►

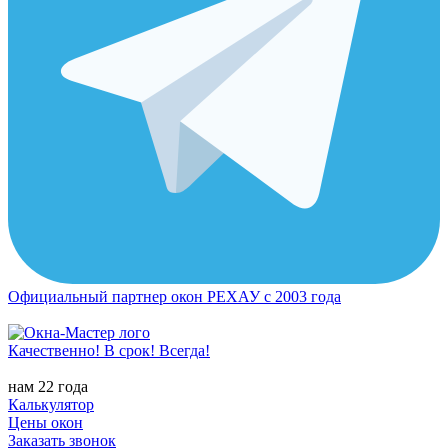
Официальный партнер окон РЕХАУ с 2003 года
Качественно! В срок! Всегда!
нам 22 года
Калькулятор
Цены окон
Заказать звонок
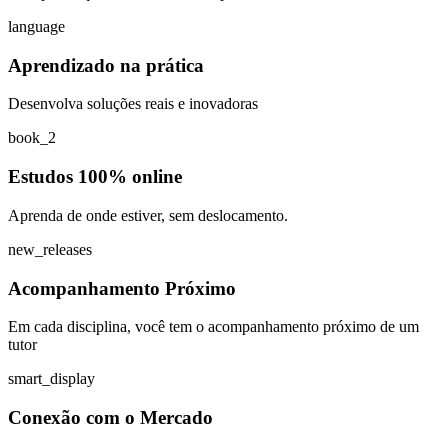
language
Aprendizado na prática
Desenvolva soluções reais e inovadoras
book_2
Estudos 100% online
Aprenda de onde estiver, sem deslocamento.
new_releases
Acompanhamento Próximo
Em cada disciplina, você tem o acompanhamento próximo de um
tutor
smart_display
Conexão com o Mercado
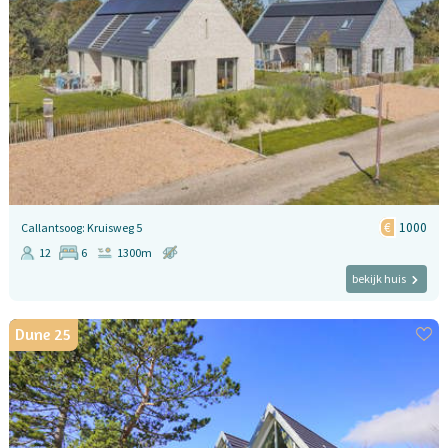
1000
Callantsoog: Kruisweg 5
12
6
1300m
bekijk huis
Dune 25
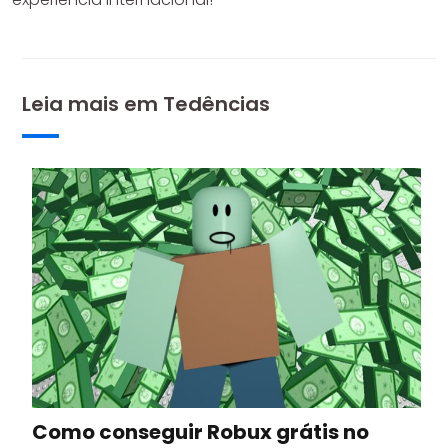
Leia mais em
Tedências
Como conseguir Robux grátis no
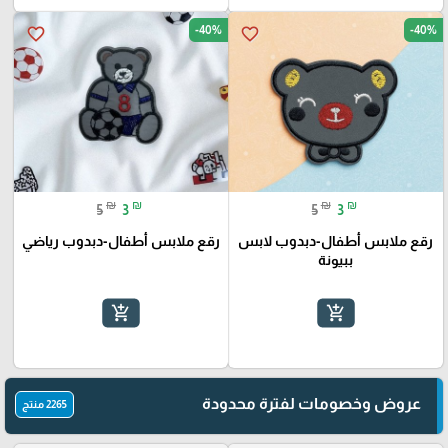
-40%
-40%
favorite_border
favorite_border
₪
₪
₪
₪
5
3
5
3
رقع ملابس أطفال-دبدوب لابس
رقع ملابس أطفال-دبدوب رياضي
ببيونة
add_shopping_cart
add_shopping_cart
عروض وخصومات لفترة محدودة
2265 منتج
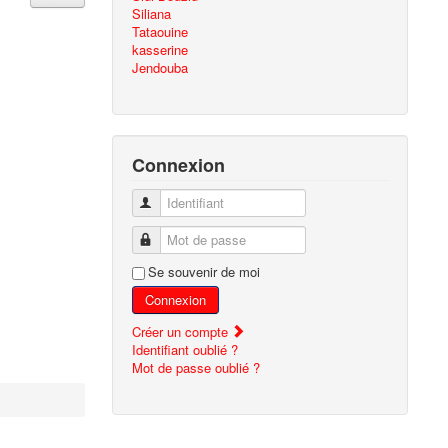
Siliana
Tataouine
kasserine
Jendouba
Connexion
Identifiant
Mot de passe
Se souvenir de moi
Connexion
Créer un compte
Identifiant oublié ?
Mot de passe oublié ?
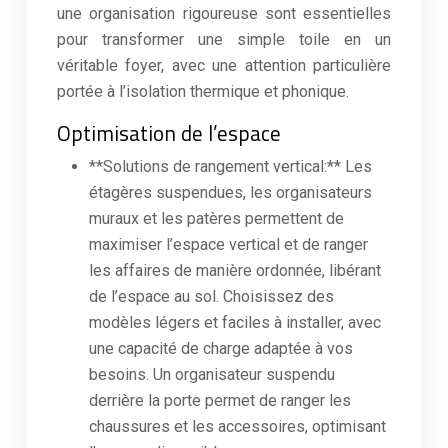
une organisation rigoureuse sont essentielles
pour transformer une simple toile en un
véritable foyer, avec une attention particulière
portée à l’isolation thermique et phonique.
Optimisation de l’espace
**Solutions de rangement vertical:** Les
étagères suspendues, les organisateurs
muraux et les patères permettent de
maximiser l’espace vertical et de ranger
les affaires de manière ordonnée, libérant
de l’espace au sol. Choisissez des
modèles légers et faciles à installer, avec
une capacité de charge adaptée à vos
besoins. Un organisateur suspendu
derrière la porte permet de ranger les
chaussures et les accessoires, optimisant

◄

#### Work to be completed:
Report all lines in the records that include the string "окон".

#### Result below:
Официальный партнер окон РЕХАУ с 2003 года
Цены окон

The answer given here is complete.